Musings on support

by Juliet Kemp

We automatically pay for next-business-day onsite support for all our machines. I have had cause recently to access this twice, with two different companies.

Company 1 (machine has what I suspect is a dodgy fan): will only send out an engineer after they have got you to run diagnostic tests of various sorts. Then they will know what to send the engineer along with. I kind of see where they're coming from, but tbh what I really want is for me to make the phone call*, and for an engineer to appear the next day with a boot full of Relevant Hardware, diagnose, and fix.

Company 2 (machine losing time, motherboard being replaced): phone not working, send email. Response to email pretty fast, we agree that the losing of time in itself isn't disastrous but may signify something more serious, so they'll replace the chassis. Radio silence for the next 2 days (apparently someone phoned on my day out of the office, but since I warned them that I would be out of the office, they should really have emailed). It transpires that in this instance, NBD means "we will ship the replacement parts & then send an engineer the NBD after they arrive". So that's minimum 2 BDs. Again, my expectation is that the engineer should bring the parts with them. (And the lack of information on this annoys me rather more.)

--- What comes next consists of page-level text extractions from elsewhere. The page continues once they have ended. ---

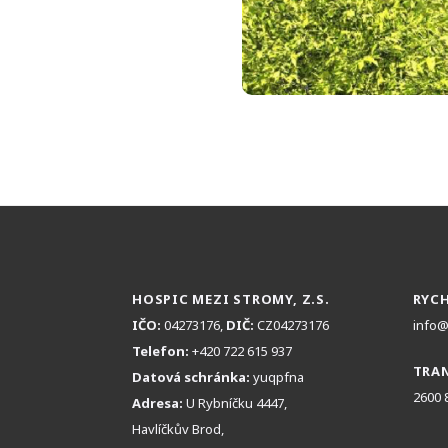
HOSPIC MEZI STROMY, Z.S.
RYCH
IČO:
04273176,
DIČ:
CZ04273176
info@
Telefon:
+420 722 615 937
TRAN
Datová schránka:
yuqpfna
2600 
Adresa:
U Rybníčku 4447,
Havlíčkův Brod,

My assumption is that this is to do with centralised this-and-that: that engineers are based in Place A and parts in Place B (where Place B may in fact be out of the country, or even the continent in extreme cases). But it doesn't actually meet what I want from NBD, though I expect it meets the contract. Am I expecting too much?

(I feel I should note that once I actually get an engineer onsite, they are invariably extremely competent, fast, and hardworking. My complaint is not with any of them!)

* Ideally, for me to send an email, but I will settle for phone.


Selena Deckelmann
2007-11-30 09:24:31
With Company 1, I think that its fair for them to ask for a few tests - no use sending out an engineer if the problem can be solved over the phone.

Company 2 sounds like they have a customer service problem. Shipping parts doesn't surprise me, but they should be able to ship overnight with AM arrival.

The other thing that gets me is that when you buy NBD, the service company already KNOWS what hardware you have! It shouldn't be that hard to have spares in a geographically convenient location.

Generally speaking, I get NBD on core services - like RAID and backups. Otherwise, I have spares and do most troubleshooting myself. My company is fairly small - about ~$150k in computer hardware (at full replacement cost), and only ~25 end users to support.

Juliet Kemp
2007-12-03 07:09:42
Yes, agreed that with Company 1 I'm really just being lazy :-)

Company 2 is rather more irritating. I wouldn't even mind quite so much if they *told* me that that was what they were doing (because then I could chase our guys in Stores if I'm expecting something & make sure notification hasn't gone astray). Also, as you say: overnight shipping with 9am guarantee & then send an engineer to arrive at 10 or later would be fine.

I really don't like doing hardware troubleshooting so would rather have service available.

2007-12-05 10:15:17
Worked for a company in California, that really did what both company 1 and 2 does. They would have a tech work with the client over the phone, hopefully to fix the problem and not have to send the tech, but if that didn't work would ship the parts out fedex and have the techs pick them up from the fedex site closest to them. Problem was, some of the phone techs would deduce from thier testing the wrong part that needed fixing and the one's of us going to each client would then have to re-schedule and wait for the part that we found the error in. Reason they don't keep parts with techs is two-fold, one some techs use parts that they don't report and so then don't have when it is needed for another client, second...way too much money to stock each tech appropriately.
2007-12-12 00:07:47
Yes, but .. what happens if you b*gger something up when you're doing the hardware testing for them? Who's liable? Who pays??

I'd tell them it's (your) company policy not to mess with supportd hardware ..

Juliet Kemp
2007-12-17 04:50:24
JesusinOz - the testing they ask you to do is run stuff from the vendor-provided CD, so it shouldn't cause further problems (& if it does they'll take responsibility). So it's OK from that POV.